As a sidenote, if I uncomment the line:

``````# ChunkSize = ForwardDiff.pickchunksize(N)
``````

from the definition of the function test, then allocations appear even for example1!, though they don’t scale with the problem size:

``````Testing typeof(example1!)

N = 100
...Testing function
0.000006 seconds
...Testing jacobian
0.000175 seconds (2 allocations: 1.250 KiB)

N = 200
...Testing function
0.000009 seconds
...Testing jacobian
0.001134 seconds (2 allocations: 1.250 KiB)
``````

@code_warntype test(example1!, 100) now returns a type instability, while the original definition didn’t.

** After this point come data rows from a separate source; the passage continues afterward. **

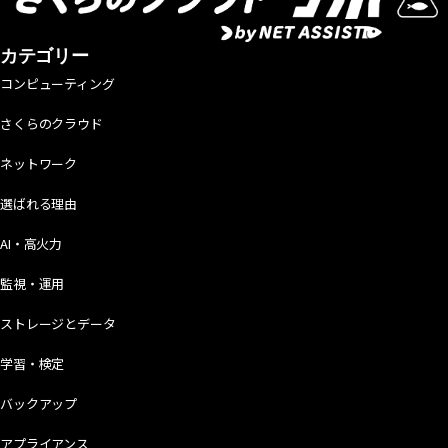
カテゴリー
コンピューティング
さくらのクラウド
ネットワーク
選ばれる理由
AI・高火力
監視・運用
ストレージとデータ
学習・検定
バックアップ
アプライアンス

I’m running Julia v1.7.3 on a Mac, with ForwardDiff v0.10.30

Thanks!

Tracing a little further back in the source, it appears that some combination of the view / restructure in:

``````function get_tmp(dc::DiffCache, u::AbstractArray{T}) where {T <: ForwardDiff.Dual}
nelem = div(sizeof(T), sizeof(eltype(dc.dual_du))) * length(dc.du)
if nelem > length(dc.dual_du)
enlargedualcache!(dc, nelem)
end
ArrayInterfaceCore.restructure(dc.du, reinterpret(T, view(dc.dual_du, 1:nelem)))
end
``````

(lines 52-58 of PreallocationTools.jl/PreallocationTools.jl at master · SciML/PreallocationTools.jl · GitHub) is the culprit. Indeed, just defining my_get_tmp as below:

``````function my_get_tmp(dc::PreallocationTools.DiffCache, u::Vector{T}) where {T <: ForwardDiff.Dual}
return reshape(reinterpret(T, dc.dual_du), size(dc.du))
end
function my_get_tmp(dc::PreallocationTools.DiffCache, u::Vector{T}) where {T <: Float64}
return dc.du
end
``````

and replacing get_tmp yields jacobians with no allocations. Of course, this is a less flexible solution.